By Staff | Aug 25, 2011

Ladies, it’s time to come out of the closet. Well, not in that way, but nonetheless – it’s time to confess something that it seems we have been hiding for our entire married lives.

We don’t have four legs and a tail.

I know this must come as a shock to those of you who never noticed that about us.

Truthfully, I may have had either those things in a former life, and I am spooked by that thought occasionally as I drool over the thought of eating fresh corn, and when I long for something that can swat biting flies off of my backside while I feed my young simply by standing up.

The farm dog will willingly hop into a truck and ride around until the cows come home with its head stuck out the window and slobber flinging back onto it and the people they love – thrilled to be in the company of those people.

But the farm wife is not as excited about neither wind nor slobber, whether her own or that of her canine counterpart. Nor does she willingly hop into the truck if she knows that the path from “Point A to Point B” will take on the path of a Spirograph game gone terribly wrong. Let me explain.
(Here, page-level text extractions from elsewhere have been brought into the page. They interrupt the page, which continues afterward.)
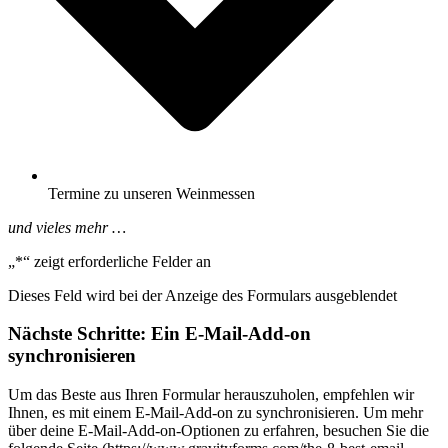
Termine zu unseren Weinmessen
und vieles mehr …
„
*
“ zeigt erforderliche Felder an
Dieses Feld wird bei der Anzeige des Formulars ausgeblendet
Nächste Schritte: Ein E-Mail-Add-on
synchronisieren
Um das Beste aus Ihren Formular herauszuholen, empfehlen wir
Ihnen, es mit einem E-Mail-Add-on zu synchronisieren. Um mehr
über deine E-Mail-Add-on-Optionen zu erfahren, besuchen Sie die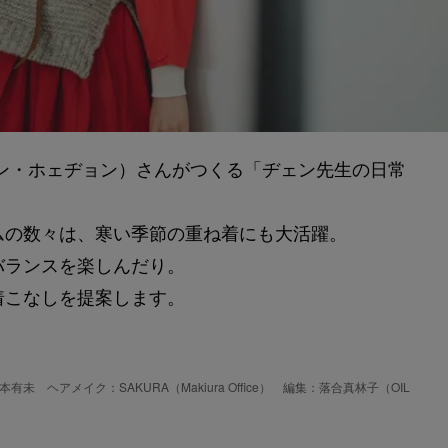
ン・ホェヂョン）さんがつくる「ヂェン先生の日常
ムの数々は、寒い季節の重ね着にも大活躍。
バランスを楽しんだり。
着こなしを提案します。
ヘアメイク：SAKURA（Makiura Office） 編集：落合真林子（OIL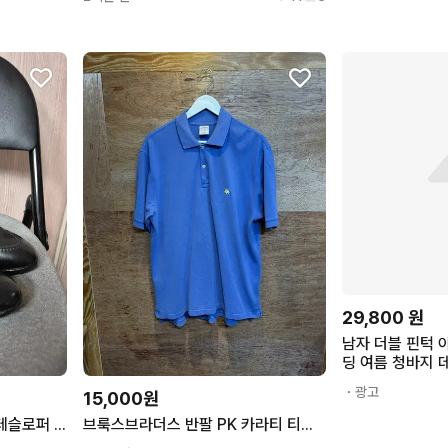
29,800
원
남자 더블 핀턱 
딩 여름 청바지 
・광고
15,000원
알든 브룩스 브라더스 별주 테슬로퍼 코도반 블랙 280 664
브룩스브라더스 반팔 PK 카라티 티셔츠 M사이즈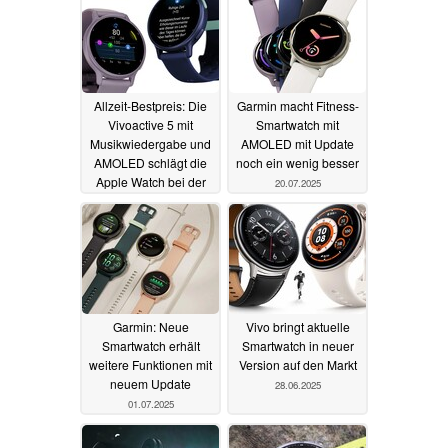
Allzeit-Bestpreis: Die
Garmin macht Fitness-
Vivoactive 5 mit
Smartwatch mit
Musikwiedergabe und
AMOLED mit Update
AMOLED schlägt die
noch ein wenig besser
Apple Watch bei der
20.07.2025
Laufzeit deutlich und
gibt es aktuell sehr
günstig
03.12.2025
Garmin: Neue
Vivo bringt aktuelle
Smartwatch erhält
Smartwatch in neuer
weitere Funktionen mit
Version auf den Markt
neuem Update
28.06.2025
01.07.2025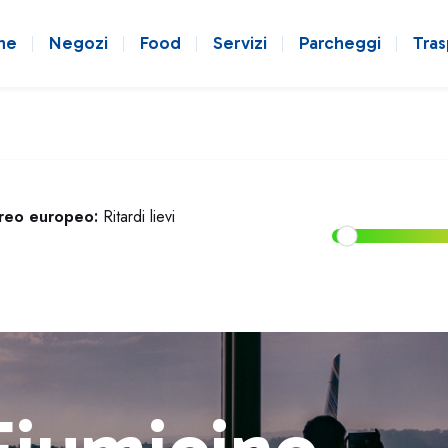
ne
Negozi
Food
Servizi
Parcheggi
Tras
ereo europeo:
Ritardi lievi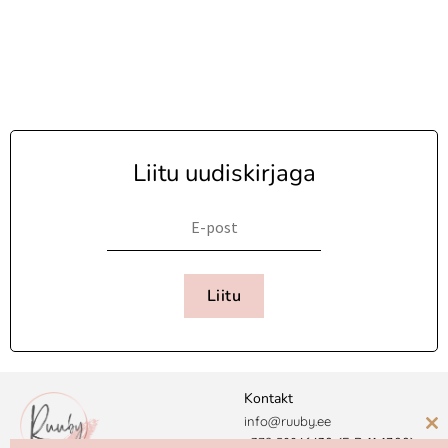
Liitu uudiskirjaga
Liitu
Kontakt
info@ruuby.ee
C
+372 5
8846430 (E-R 11-17.00)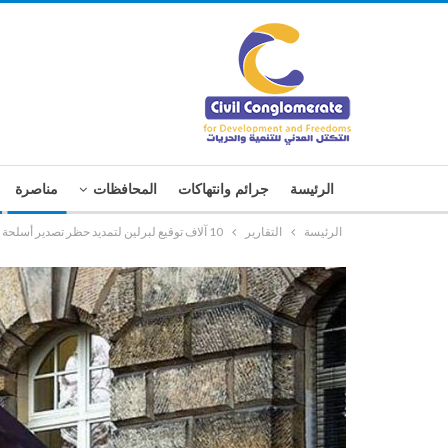
الرئيسة
جرائم وانتهاكات
المحافظات
مناصرة
الرئيسة
التقارير
10 آلاف توقيع لبرلين لتمديد حظر تصدير أسلحة للسعودية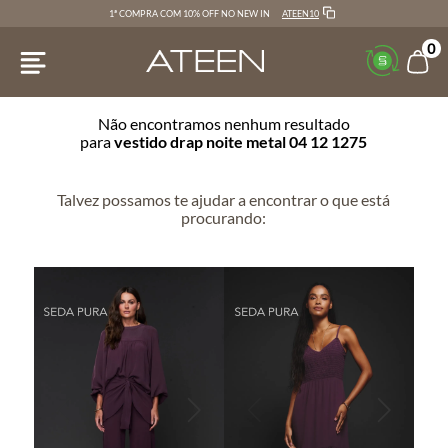
ATEEN10
1ª COMPRA COM 10% OFF NO NEW IN
0
Não encontramos nenhum resultado
para
vestido drap noite metal 04 12 1275
Talvez possamos te ajudar a encontrar o que está
procurando: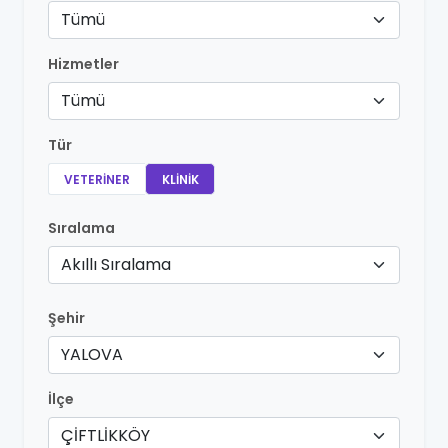
Tümü
Hizmetler
Tümü
Tür
VETERINER
KLINIK
Sıralama
Akıllı Sıralama
Şehir
YALOVA
İlçe
ÇİFTLİKKÖY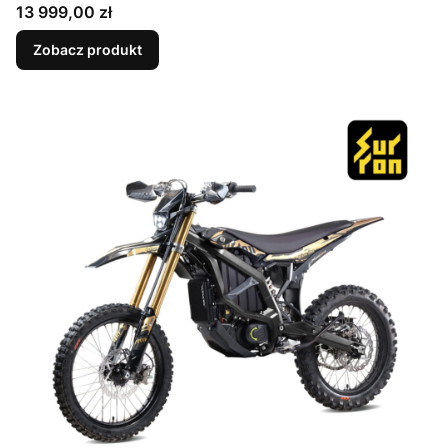
Cena
13 999,00 zł
Zobacz produkt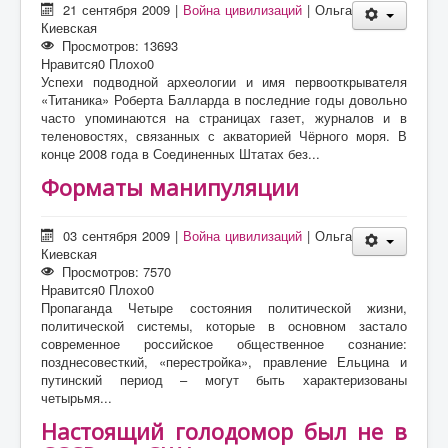
21 сентября 2009
|
Война цивилизаций
|
Ольга
Киевская
Просмотров: 13693
Нравится
0
Плохо
0
Успехи подводной археологии и имя первооткрывателя
«Титаника» Роберта Балларда в последние годы довольно
часто упоминаются на страницах газет, журналов и в
теленовостях, связанных с акваторией Чёрного моря. В
конце 2008 года в Соединенных Штатах без...
Форматы манипуляции
03 сентября 2009
|
Война цивилизаций
|
Ольга
Киевская
Просмотров: 7570
Нравится
0
Плохо
0
Пропаганда Четыре состояния политической жизни,
политической системы, которые в основном застало
современное российское общественное сознание:
позднесовесткий, «перестройка», правление Ельцина и
путинский период – могут быть характеризованы
четырьмя...
Настоящий голодомор был не в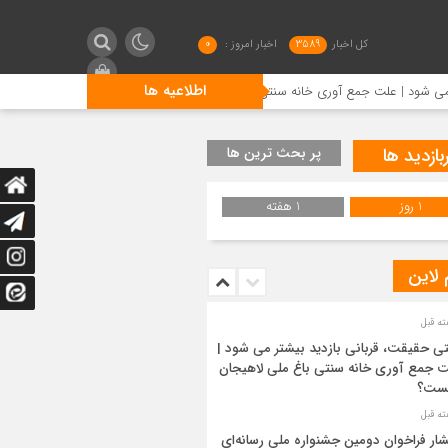
کل اخبار
3589
اخبار امروز :
0
اطلاعیه ها
ع آوری خانه سنتی باغ ملی لاهیجان چیست؟
انتشار فراخوان د
بازدید ها
پر بحث ترین ها
1 روز
1 هفته
 لاین
ی حقیقت، قربانی بازدید بیشتر می شود |
 جمع آوری خانه سنتی باغ ملی لاهیجان
ست؟
شار فراخوان دومین جشنواره ملی رسانه‌ای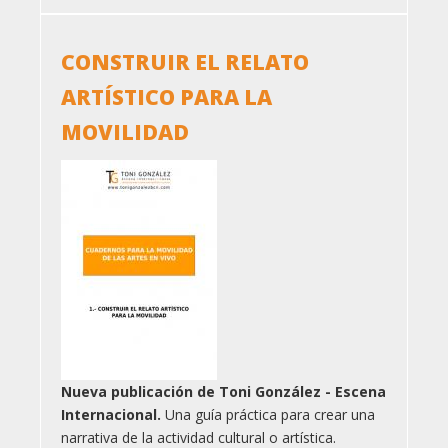
CONSTRUIR EL RELATO
ARTÍSTICO PARA LA
MOVILIDAD
Nueva publicación de Toni González - Escena
Internacional.
Una guía práctica para crear una
narrativa de la actividad cultural o artística.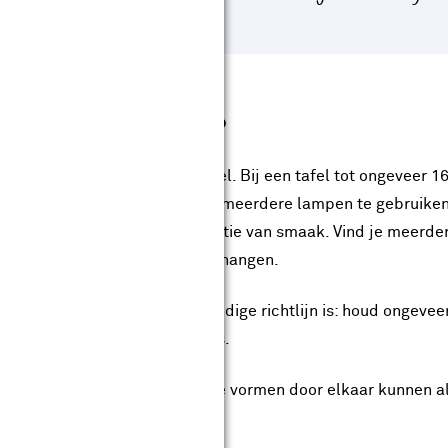
 heb je echt nodig?
t af van de grootte van je tafel. Bij een tafel tot ongeveer 
tere tafel? Dan is het slim om meerdere lampen te gebruiken.
ampen. Maar het is ook een kwestie van smaak. Vind je meerd
 twee of drie kleine lampen ophangen.
e onderlinge afstand. Een handige richtlijn is: houd ongevee
 het geheel rustig en in balans.
rmen en stijlen. Verschillende vormen door elkaar kunnen al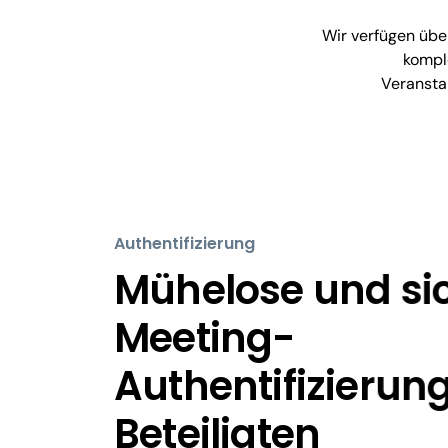
Wir verfügen übe
kompl
Veransta
Authentifizierung
Mühelose und si
Meeting-
Authentifizierung
Beteiligten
For my husband and others like him, there is no direct route to anywhere. People like my husband (maybe your husband) are drawn to the notion of seeing new country and what’s in it. And so far I’ve managed to see it all slobber-free, with the exception of a couple of rides home after especially dreadful dental incidents, followed by repeat performances at the mailbox when those bills arrived.

We married farmers, which means that we married people who love the land and looking at it, and the feel and smell of the soil and the machinery it takes to turn it over and plant new seeds of hope each year.

And finding that equipment and all of the parts it takes to keep it going is something that takes him, and us, more places than Expedia.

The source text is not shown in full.